The recipe is from my Aunt Marie, and it's been a family favorite for years. What a tasty way to use up ripe bananas! It's really easy to throw together and turns out perfectly every time. I think it's great even without frosting, like a lighter version of banana bread.
Best Ever Banana Cake
1/3 c. shortening
1/3 c. butter
1 2/3 c. sugar
1 ¼ c. ripe bananas (about 3 medium)
2 ½ c. sifted flour
1 ¼ tsp baking powder
1 tsp baking soda
1 tsp salt
2/3 c. buttermilk
Beat shortening and butter in bowl. Add sugar and beat until light and fluffy.
Add eggs and beat well.
Add bananas and mix well to mash them.
Combine flour, baking powder, baking soda and salt.
Add flour mixture alternately with buttermilk, mixing well after each addition.
Bake in 2 greased and floured 9” cake pans at 350 about 35 minutes,
OR in a 9” x 13” pan for about 30 minutes,
OR bake in cupcake papers for about 20 minutes.
Cool 10 min. Remove from pans.
Frost with peanut butter frosting.
Fluffy Peanut Butter Frosting
½ c. butter, softened
1 c. creamy peanut butter
5-6 T. milk, or as needed
2 cups confectioners’ sugar
Place the butter and peanut butter into a medium bowl, and beat with electric mixer until combined. Add confectioners’ sugar alternately with the milk until the consistency is creamy and smooth.

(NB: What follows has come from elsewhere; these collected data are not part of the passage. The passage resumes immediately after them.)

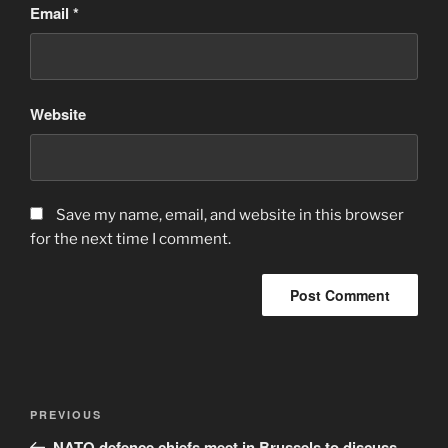
Email
*
Website
Save my name, email, and website in this browser
for the next time I comment.
Post
Previous
PREVIOUS
navigation
Post
NATO defence chiefs meet in Brussels to discuss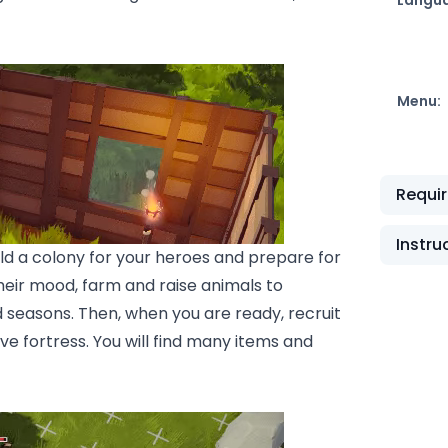
Menu:
Requi
Instru
d a colony for your heroes and prepare for
eir mood, farm and raise animals to
 seasons. Then, when you are ready, recruit
e fortress. You will find many items and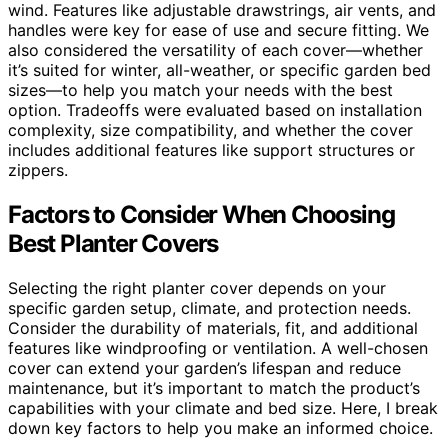
wind. Features like adjustable drawstrings, air vents, and
handles were key for ease of use and secure fitting. We
also considered the versatility of each cover—whether
it’s suited for winter, all-weather, or specific garden bed
sizes—to help you match your needs with the best
option. Tradeoffs were evaluated based on installation
complexity, size compatibility, and whether the cover
includes additional features like support structures or
zippers.
Factors to Consider When Choosing
Best Planter Covers
Selecting the right planter cover depends on your
specific garden setup, climate, and protection needs.
Consider the durability of materials, fit, and additional
features like windproofing or ventilation. A well-chosen
cover can extend your garden’s lifespan and reduce
maintenance, but it’s important to match the product’s
capabilities with your climate and bed size. Here, I break
down key factors to help you make an informed choice.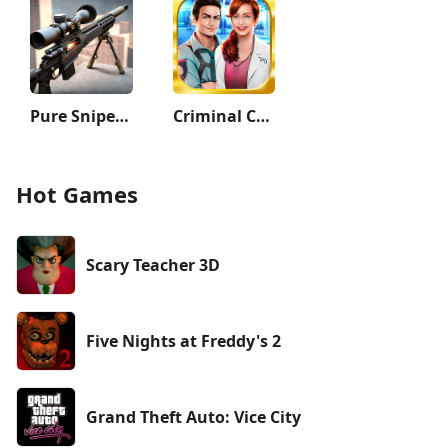
Pure Sniper: Gun Shooter Games
Criminal Case
Hot Games
Scary Teacher 3D
Five Nights at Freddy's 2
Grand Theft Auto: Vice City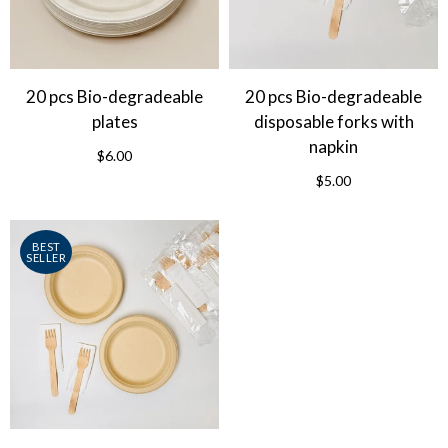
20 pcs Bio-degradeable
20 pcs Bio-degradeable
plates
disposable forks with
napkin
$6.00
$5.00
BEST
SELLER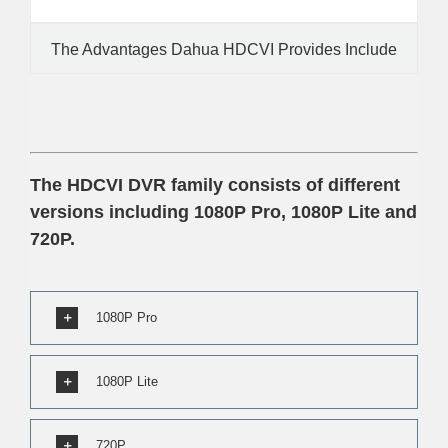
The Advantages Dahua HDCVI Provides Include
The HDCVI DVR family consists of different
versions including 1080P Pro, 1080P Lite and
720P.
1080P Pro
1080P Lite
720P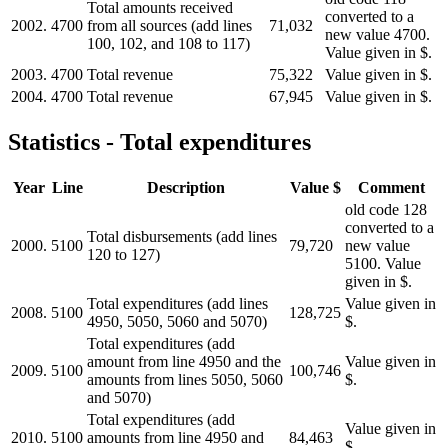
Total amounts received
converted to a
2002.
4700
from all sources (add lines
71,032
new value 4700.
100, 102, and 108 to 117)
Value given in $.
2003.
4700
Total revenue
75,322
Value given in $.
2004.
4700
Total revenue
67,945
Value given in $.
Statistics - Total expenditures
Year
Line
Description
Value $
Comment
old code 128
converted to a
Total disbursements (add lines
2000.
5100
79,720
new value
120 to 127)
5100. Value
given in $.
Total expenditures (add lines
Value given in
2008.
5100
128,725
4950, 5050, 5060 and 5070)
$.
Total expenditures (add
amount from line 4950 and the
Value given in
2009.
5100
100,746
amounts from lines 5050, 5060
$.
and 5070)
Total expenditures (add
Value given in
2010.
5100
amounts from line 4950 and
84,463
$.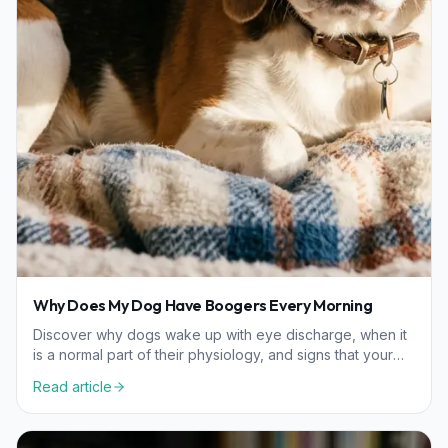
Why Does My Dog Have Boogers Every Morning
Discover why dogs wake up with eye discharge, when it
is a normal part of their physiology, and signs that your
pet might need a veterinary checkup.
Read article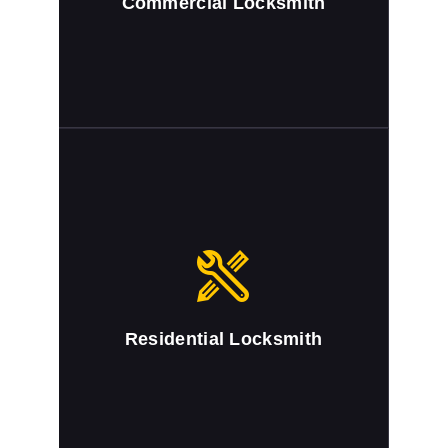
Commercial Locksmith
Residential Locksmith
We provide full locksmith service for
commercial buildings
Residential Locksmith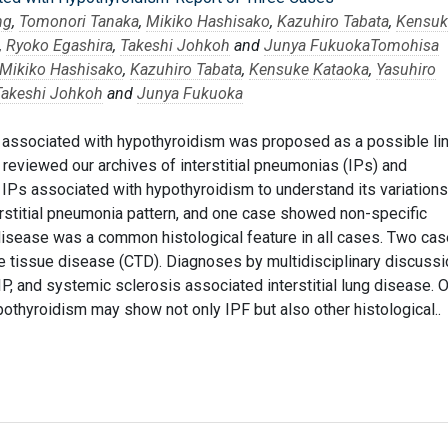
ng
,
Tomonori Tanaka
,
Mikiko Hashisako
,
Kazuhiro Tabata
,
Kensuk
,
Ryoko Egashira
,
Takeshi Johkoh
and
Junya Fukuoka
Tomohisa
Mikiko Hashisako
,
Kazuhiro Tabata
,
Kensuke Kataoka
,
Yasuhiro
Takeshi Johkoh
and
Junya Fukuoka
F) associated with hypothyroidism was proposed as a possible li
eviewed our archives of interstitial pneumonias (IPs) and
 IPs associated with hypothyroidism to understand its variations
rstitial pneumonia pattern, and one case showed non-specific
 disease was a common histological feature in all cases. Two ca
e tissue disease (CTD). Diagnoses by multidisciplinary discussi
IP, and systemic sclerosis associated interstitial lung disease. 
othyroidism may show not only IPF but also other histological..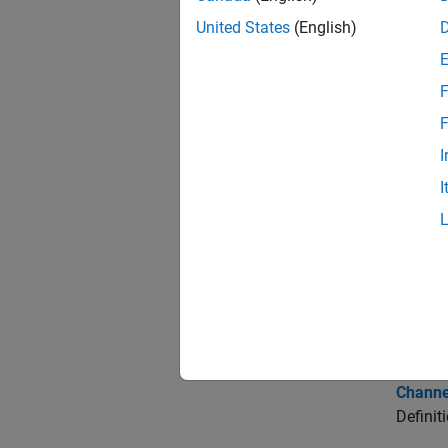
Obje
United States
(English)
si.M
F
F
Topi
I
Pre-Lay
I
Learn t
Customi
Edit tr
Results
View, i
Channe
Definit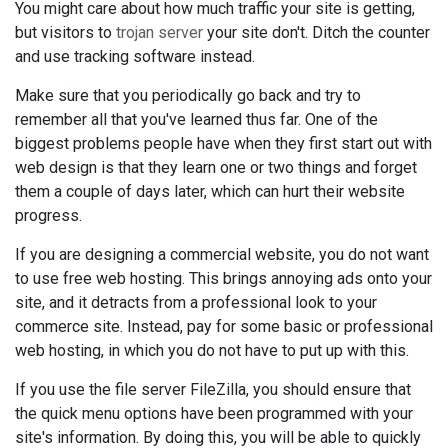
You might care about how much traffic your site is getting,
but visitors to
trojan server
your site don't. Ditch the counter
and use tracking software instead.
Make sure that you periodically go back and try to
remember all that you've learned thus far. One of the
biggest problems people have when they first start out with
web design is that they learn one or two things and forget
them a couple of days later, which can hurt their website
progress.
If you are designing a commercial website, you do not want
to use free web hosting. This brings annoying ads onto your
site, and it detracts from a professional look to your
commerce site. Instead, pay for some basic or professional
web hosting, in which you do not have to put up with this.
If you use the file server FileZilla, you should ensure that
the quick menu options have been programmed with your
site's information. By doing this, you will be able to quickly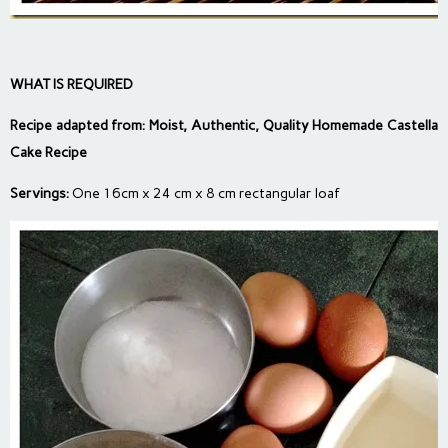
WHAT IS REQUIRED
Recipe adapted from:
Moist, Authentic, Quality Homemade Castella
Cake Recipe
Servings:
One 16cm x 24 cm x 8 cm rectangular loaf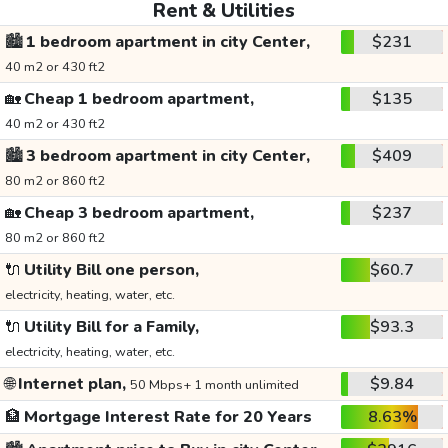
Rent & Utilities
🏙️
1 bedroom apartment in city Center,
$231
40 m2 or 430 ft2
🏡
Cheap 1 bedroom apartment,
$135
40 m2 or 430 ft2
🏙️
3 bedroom apartment in city Center,
$409
80 m2 or 860 ft2
🏡
Cheap 3 bedroom apartment,
$237
80 m2 or 860 ft2
🔌
Utility Bill one person,
$60.7
electricity, heating, water, etc.
🔌
Utility Bill for a Family,
$93.3
electricity, heating, water, etc.
🌐
Internet plan,
$9.84
50 Mbps+ 1 month unlimited
🏦
Mortgage Interest Rate for 20 Years
8.63%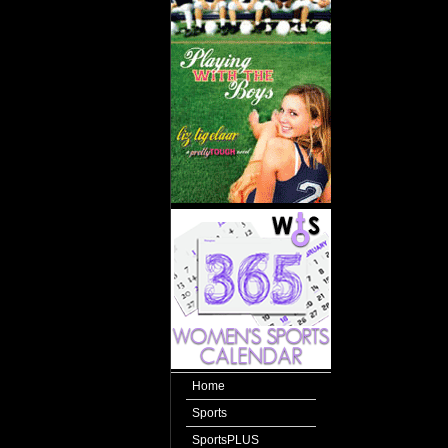
Home
Sports
SportsPLUS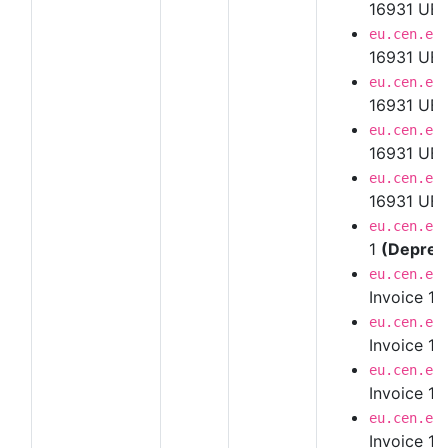
16931 UBL
eu.cen.en
16931 UBL
eu.cen.en
16931 UBL
eu.cen.en
16931 UBL
eu.cen.en
16931 UBL 
eu.cen.en
1
(Deprec
eu.cen.en
Invoice 1.
eu.cen.en
Invoice 1.
eu.cen.en
Invoice 1.
eu.cen.en
Invoice 1.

Beat for a few minutes to make it light and fluffy.
- Try not to eat too many cupcakes - they're irresistible!- The cake and cupcakes freeze well.
- Chocolate frosting is a great alternative to the peanut butter.
- I use Jules Gluten Free flour for almost all of my baking. In this recipe (and in most others) it subsitutes for wheat flour with no other recipe modifications necessary. It makes life a whole lot easier (and tastier!) for people with celiac disease or gluten intolerance.